I can't wait to hear yours.
I'm aware that this thread may get moved. I'll keep you posted if it does and hope you all will as well.
Lets have some fun with this!


Posted using Outdoor Hub Campfire


----------



## zeppelin_2000 (Jul 2, 2006)

Be it lake, river, stream.

1. Carry your yak, inner tube, aluminum boat, ect down and throw it into the lake in the middle of bank fishermen then ask if your catching anything and where you should fish.( could have used boat launch or clear spot you passed 50 yards back closer to your car that had no one fishing.

2. Beach your $60,000 boat ( that's five times bigger than you need for the lake )right on the shore next to a fisherman just to let off 3 drunken women to use the bathrooms because you didn't get a toilet or didn't want to clean it. then when they get back blast off at full power back 40 feet then anchor and throw five feet from the bank fisherman's line.

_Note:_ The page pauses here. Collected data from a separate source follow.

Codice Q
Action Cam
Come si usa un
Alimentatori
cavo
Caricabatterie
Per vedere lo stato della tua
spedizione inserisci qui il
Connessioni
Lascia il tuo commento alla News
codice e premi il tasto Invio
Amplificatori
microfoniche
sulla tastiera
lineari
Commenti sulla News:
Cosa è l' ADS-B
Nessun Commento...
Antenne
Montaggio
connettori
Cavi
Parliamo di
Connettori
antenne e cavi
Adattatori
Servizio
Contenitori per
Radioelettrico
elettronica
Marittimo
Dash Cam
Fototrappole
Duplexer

3. Threaten to sue fisherman for hooking your dog in the water when it runs full speed into lake right into your bobber. I love animals also but on a park trail keep them on a leash when not in the dog park.

4. Please I'm not a free babysitter for your kids when you are fishing, don't get me wrong I enjoy kids and do take friends, ect kids out fishing I don't fish just help the kids, but keeping your four 2-3 year olds out of my tackle for safety sake all afternoon ain't fun for me.

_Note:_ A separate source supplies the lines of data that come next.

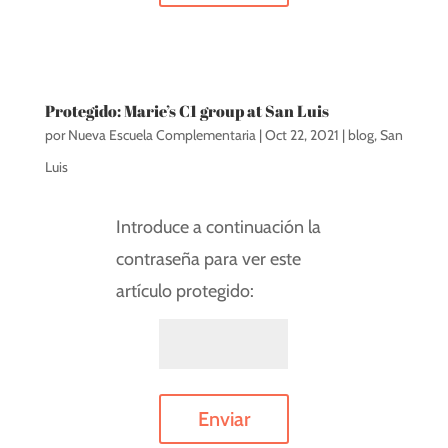
Protegido: Marie’s C1 group at San Luis
por
Nueva Escuela Complementaria
|
Oct 22, 2021
|
blog
,
San
Luis
Introduce a continuación la
contraseña para ver este
artículo protegido:
Enviar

5. Bring baseball team to park for meal after game carry picnic table closer to lake for better view is great. I enjoyed watching the kids have fun also but then take off leaving all your fast food trash and picnic table for me to clean up and drag table back( I'm disable with bad back ) not so much fun.

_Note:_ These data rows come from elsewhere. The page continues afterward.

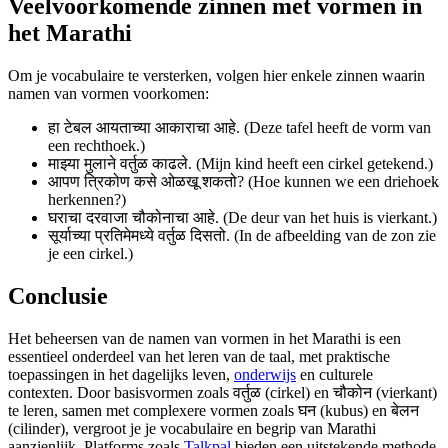
Veelvoorkomende zinnen met vormen in
het Marathi
Om je vocabulaire te versterken, volgen hier enkele zinnen waarin
namen van vormen voorkomen:
हा टेबल आयताच्या आकाराचा आहे. (Deze tafel heeft de vorm van
een rechthoek.)
माझ्या मुलाने वर्तुळ काढले. (Mijn kind heeft een cirkel getekend.)
आपण त्रिकोण कसे ओळखू शकतो? (Hoe kunnen we een driehoek
herkennen?)
घराचा दरवाजा चौकोनाचा आहे. (De deur van het huis is vierkant.)
सूर्याच्या प्रतिमेमध्ये वर्तुळ दिसतो. (In de afbeelding van de zon zie
je een cirkel.)
Conclusie
Het beheersen van de namen van vormen in het Marathi is een
essentieel onderdeel van het leren van de taal, met praktische
toepassingen in het dagelijks leven,
onderwijs
en culturele
contexten. Door basisvormen zoals वर्तुळ (cirkel) en चौकोन (vierkant)
te leren, samen met complexere vormen zoals घन (kubus) en बेलन
(cilinder), vergroot je je vocabulaire en begrip van Marathi
aanzienlijk. Platforms zoals
Talkpal
bieden een uitstekende methode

I never said one bad thing to these folks even the owner of the puppy (biggest beagle I ever caught) 
Who offered to give me a new nose.

I enjoyed the time spent outdoors even with your annoyance and ignorance.

Sent from my BN NookHD+ using Ohub Campfire mobile app


----------



## sammerguy (Jun 7, 2011)

Let your untrained dog off its leash on the trail and get mad at me when I threaten to kill it next time it charges me barking fiercely.


----------



## Mr. A (Apr 23, 2012)

I would just like to say (AGAIN) when a guy is fishing a pond, even though it is public, and you have your dog with you, please think before you ENCOURAGE your retriever to chase the frog I'm throwing. Screw you if you got mad at me for going ape s*#t and scaring your dog out of the water but removing a 5/8oz frog from his throat would have been a lot worse for him! And honestly, did you really think that was a good idea. If you "thought" I was throwing a regular lure not a "frog looking thing" why would you think I was in the wrong? Sorry, this thread came at the perfect time for me to rant! Thanks for letting me get that out.

Mr. A


----------



## gibson330usa (May 15, 2012)

- run your canoe into a wading angler as you lose control of your vessel coming through a nice riffle and then yell at the girl in the from of your canoe to do a better job of steering! 
(News flash Einstein, if you are in the back if a canoe, you are the steering wheel!) 

Haha this same thing happened to me last month.

Great thread, 

How about, don't bash a fisherman for his equipment and/or techniques. We're all here for the same reason.


----------



## Crawdude (Feb 6, 2013)

- As you (drunkenly) try to park a canoe on top of a three year old playing on a beach&#8230; do not look shocked when the father of the three year old gently pushes the bow of your canoe back into the water, with his foot.


----------



## kingofamberley (Jul 11, 2012)

Go up and stand next to an angler, cast your line right next to his, ask him if he has caught anything, make as much small talk as possible, and ask if he has any lures you can have/borrow. Recipe for instant friendship!


----------



## inrll (Apr 6, 2012)

gibson330usa said:


> - run your canoe into a wading angler as you lose control of your vessel coming through a nice riffle and then yell at the girl in the from of your canoe to do a better job of steering!
> (News flash Einstein, if you are in the back if a canoe, you are the steering wheel!)
> 
> Haha this same thing happened to me last month.
> ...


 This happened to me twice in the same day. I just had to laugh in order not to get mad.


----------



## Matulemj (May 29, 2012)

I get unnerved when I hear grown adults screaming in their canoes. We get it. It's slightly faster moving water. Handle your liquor better and relaaaax.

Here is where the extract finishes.